====== THE DATA

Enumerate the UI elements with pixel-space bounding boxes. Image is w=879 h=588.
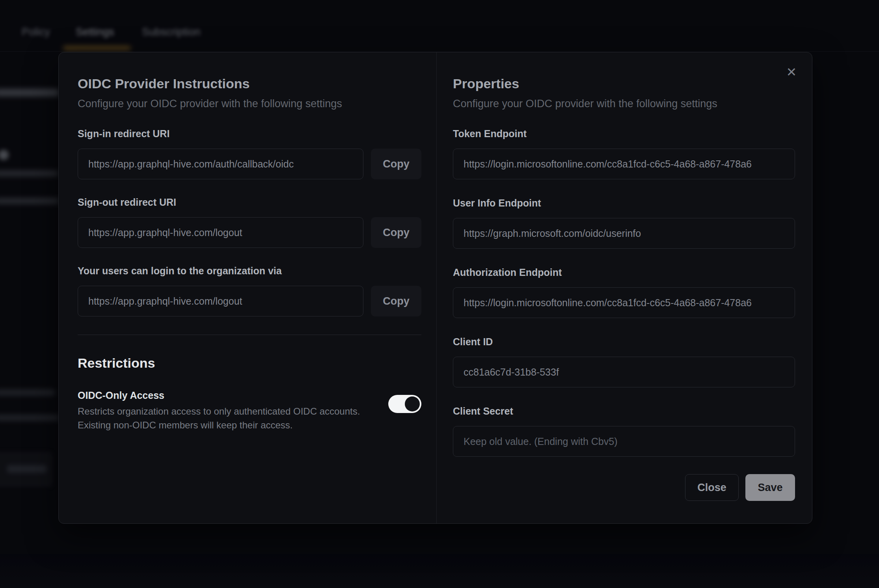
signin-redirect-field: Sign-in redirect URI Copy bbox=[78, 127, 421, 179]
instructions-column: OIDC Provider Instructions Configure you… bbox=[78, 75, 421, 432]
authorization-endpoint-input[interactable] bbox=[453, 287, 795, 318]
login-url-input[interactable] bbox=[78, 286, 363, 316]
authorization-endpoint-label: Authorization Endpoint bbox=[453, 266, 795, 279]
token-endpoint-field: Token Endpoint bbox=[453, 127, 795, 179]
column-divider bbox=[436, 52, 437, 523]
client-id-input[interactable] bbox=[453, 357, 795, 387]
instructions-title: OIDC Provider Instructions bbox=[78, 75, 421, 92]
oidc-only-access-description: Restricts organization access to only au… bbox=[78, 404, 372, 432]
oidc-only-access-label: OIDC-Only Access bbox=[78, 389, 372, 402]
client-id-label: Client ID bbox=[453, 335, 795, 348]
modal-actions: Close Save bbox=[453, 474, 795, 501]
properties-title: Properties bbox=[453, 75, 795, 92]
userinfo-endpoint-input[interactable] bbox=[453, 218, 795, 249]
screen: Policy Settings Subscription ✕ OIDC Prov… bbox=[0, 0, 879, 588]
oidc-settings-modal: ✕ OIDC Provider Instructions Configure y… bbox=[58, 52, 812, 524]
login-url-label: Your users can login to the organization… bbox=[78, 264, 421, 277]
client-secret-field: Client Secret bbox=[453, 405, 795, 457]
oidc-only-access-toggle[interactable] bbox=[388, 395, 421, 413]
token-endpoint-label: Token Endpoint bbox=[453, 127, 795, 140]
instructions-subtitle: Configure your OIDC provider with the fo… bbox=[78, 97, 421, 110]
close-button[interactable]: Close bbox=[685, 474, 739, 501]
copy-login-url-button[interactable]: Copy bbox=[371, 286, 421, 316]
copy-signout-button[interactable]: Copy bbox=[371, 217, 421, 248]
signout-redirect-input[interactable] bbox=[78, 217, 363, 248]
client-id-field: Client ID bbox=[453, 335, 795, 387]
toggle-knob bbox=[405, 396, 420, 411]
properties-subtitle: Configure your OIDC provider with the fo… bbox=[453, 97, 795, 110]
oidc-only-access-row: OIDC-Only Access Restricts organization … bbox=[78, 389, 421, 432]
login-url-field: Your users can login to the organization… bbox=[78, 264, 421, 316]
save-button[interactable]: Save bbox=[745, 474, 795, 501]
authorization-endpoint-field: Authorization Endpoint bbox=[453, 266, 795, 318]
restrictions-divider bbox=[78, 335, 421, 335]
token-endpoint-input[interactable] bbox=[453, 149, 795, 179]
signout-redirect-field: Sign-out redirect URI Copy bbox=[78, 196, 421, 248]
copy-signin-button[interactable]: Copy bbox=[371, 149, 421, 179]
signin-redirect-input[interactable] bbox=[78, 149, 363, 179]
restrictions-title: Restrictions bbox=[78, 355, 421, 371]
properties-column: Properties Configure your OIDC provider … bbox=[453, 75, 795, 501]
signout-redirect-label: Sign-out redirect URI bbox=[78, 196, 421, 208]
userinfo-endpoint-label: User Info Endpoint bbox=[453, 197, 795, 209]
client-secret-label: Client Secret bbox=[453, 405, 795, 417]
userinfo-endpoint-field: User Info Endpoint bbox=[453, 197, 795, 249]
signin-redirect-label: Sign-in redirect URI bbox=[78, 127, 421, 140]
client-secret-input[interactable] bbox=[453, 426, 795, 457]
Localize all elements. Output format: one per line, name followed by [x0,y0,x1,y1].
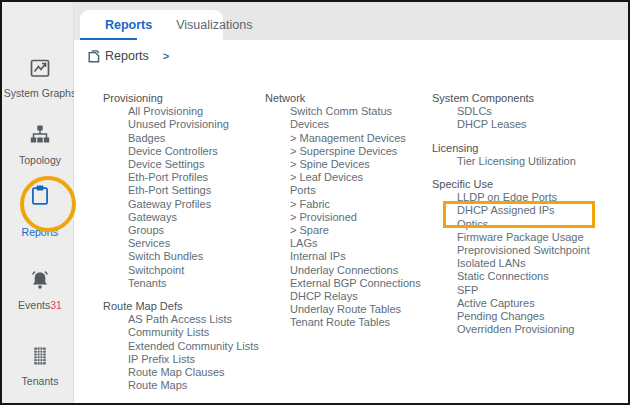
sidebar-item-label: Tenants [2,375,78,387]
report-link-pending-changes[interactable]: Pending Changes [432,310,630,323]
report-section-route-map-defs: Route Map DefsAS Path Access ListsCommun… [103,300,263,392]
report-link-lldp-on-edge-ports[interactable]: LLDP on Edge Ports [432,191,630,204]
report-link-sdlcs[interactable]: SDLCs [432,105,630,118]
sidebar-item-topology[interactable]: Topology [2,123,78,166]
report-link-external-bgp-connections[interactable]: External BGP Connections [265,277,431,290]
sidebar-item-system-graphs[interactable]: System Graphs [2,56,78,99]
section-title: Licensing [432,142,630,155]
sidebar-item-reports[interactable]: Reports [2,183,78,238]
report-column-2: NetworkSwitch Comm StatusDevices> Manage… [265,92,431,340]
breadcrumb-chevron-icon: > [163,50,169,62]
report-link-device-controllers[interactable]: Device Controllers [103,145,263,158]
sidebar-item-tenants[interactable]: Tenants [2,344,78,387]
report-link-fabric[interactable]: > Fabric [265,198,431,211]
report-link-overridden-provisioning[interactable]: Overridden Provisioning [432,323,630,336]
app-window: System GraphsTopologyReportsEvents31Tena… [0,0,630,405]
report-icon [88,50,100,63]
report-link-groups[interactable]: Groups [103,224,263,237]
report-link-eth-port-profiles[interactable]: Eth-Port Profiles [103,171,263,184]
sidebar-item-label: System Graphs [2,87,78,99]
report-link-lags[interactable]: LAGs [265,237,431,250]
report-link-ip-prefix-lists[interactable]: IP Prefix Lists [103,353,263,366]
report-link-as-path-access-lists[interactable]: AS Path Access Lists [103,313,263,326]
report-section-system-components: System ComponentsSDLCsDHCP Leases [432,92,630,132]
report-link-device-settings[interactable]: Device Settings [103,158,263,171]
clipboard-icon [28,183,52,207]
report-link-superspine-devices[interactable]: > Superspine Devices [265,145,431,158]
report-section-network: NetworkSwitch Comm StatusDevices> Manage… [265,92,431,330]
report-link-sfp[interactable]: SFP [432,284,630,297]
report-link-route-maps[interactable]: Route Maps [103,379,263,392]
report-column-1: ProvisioningAll ProvisioningUnused Provi… [103,92,263,402]
report-link-spare[interactable]: > Spare [265,224,431,237]
report-link-route-map-clauses[interactable]: Route Map Clauses [103,366,263,379]
bell-icon [28,268,52,292]
report-link-eth-port-settings[interactable]: Eth-Port Settings [103,184,263,197]
report-link-underlay-connections[interactable]: Underlay Connections [265,264,431,277]
report-link-switchpoint[interactable]: Switchpoint [103,264,263,277]
report-link-devices[interactable]: Devices [265,118,431,131]
report-link-community-lists[interactable]: Community Lists [103,326,263,339]
breadcrumb-item[interactable]: Reports [105,49,149,63]
main-panel: Reports > ProvisioningAll ProvisioningUn… [74,40,628,403]
report-link-management-devices[interactable]: > Management Devices [265,132,431,145]
report-link-active-captures[interactable]: Active Captures [432,297,630,310]
report-link-spine-devices[interactable]: > Spine Devices [265,158,431,171]
report-link-provisioned[interactable]: > Provisioned [265,211,431,224]
report-section-specific-use: Specific UseLLDP on Edge PortsDHCP Assig… [432,178,630,336]
report-link-all-provisioning[interactable]: All Provisioning [103,105,263,118]
report-link-switch-bundles[interactable]: Switch Bundles [103,250,263,263]
report-link-dhcp-assigned-ips[interactable]: DHCP Assigned IPs [432,204,630,217]
sidebar-item-label: Events31 [2,299,78,311]
section-title: Network [265,92,431,105]
tab-reports[interactable]: Reports [80,18,164,32]
report-link-static-connections[interactable]: Static Connections [432,270,630,283]
report-link-gateways[interactable]: Gateways [103,211,263,224]
report-link-services[interactable]: Services [103,237,263,250]
report-link-switch-comm-status[interactable]: Switch Comm Status [265,105,431,118]
tab-bar: ReportsVisualizations [80,10,223,40]
line-chart-icon [28,56,52,80]
report-link-tenants[interactable]: Tenants [103,277,263,290]
report-section-provisioning: ProvisioningAll ProvisioningUnused Provi… [103,92,263,290]
building-icon [28,344,52,368]
report-link-leaf-devices[interactable]: > Leaf Devices [265,171,431,184]
report-link-unused-provisioning[interactable]: Unused Provisioning [103,118,263,131]
section-title: Specific Use [432,178,630,191]
sidebar: System GraphsTopologyReportsEvents31Tena… [2,2,74,403]
report-section-licensing: LicensingTier Licensing Utilization [432,142,630,168]
section-title: System Components [432,92,630,105]
sidebar-item-events[interactable]: Events31 [2,268,78,311]
topology-icon [28,123,52,147]
report-link-extended-community-lists[interactable]: Extended Community Lists [103,340,263,353]
active-tab-underline [80,38,137,41]
events-count-badge: 31 [50,299,62,311]
report-link-underlay-route-tables[interactable]: Underlay Route Tables [265,303,431,316]
report-link-ports[interactable]: Ports [265,184,431,197]
section-title: Provisioning [103,92,263,105]
report-link-badges[interactable]: Badges [103,132,263,145]
report-link-tier-licensing-utilization[interactable]: Tier Licensing Utilization [432,155,630,168]
report-link-firmware-package-usage[interactable]: Firmware Package Usage [432,231,630,244]
report-column-3: System ComponentsSDLCsDHCP LeasesLicensi… [432,92,630,346]
report-link-isolated-lans[interactable]: Isolated LANs [432,257,630,270]
report-link-gateway-profiles[interactable]: Gateway Profiles [103,198,263,211]
breadcrumb: Reports > [88,49,169,63]
report-link-dhcp-relays[interactable]: DHCP Relays [265,290,431,303]
section-title: Route Map Defs [103,300,263,313]
report-link-dhcp-leases[interactable]: DHCP Leases [432,118,630,131]
sidebar-item-label: Topology [2,154,78,166]
tab-visualizations[interactable]: Visualizations [164,18,264,32]
sidebar-item-label: Reports [2,226,78,238]
report-link-preprovisioned-switchpoint[interactable]: Preprovisioned Switchpoint [432,244,630,257]
report-link-internal-ips[interactable]: Internal IPs [265,250,431,263]
report-link-optics[interactable]: Optics [432,218,630,231]
report-link-tenant-route-tables[interactable]: Tenant Route Tables [265,316,431,329]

============

From the records, determine the number of lines holding the word "properties", and state that number only.

- _WRITTEN ANSWER_
3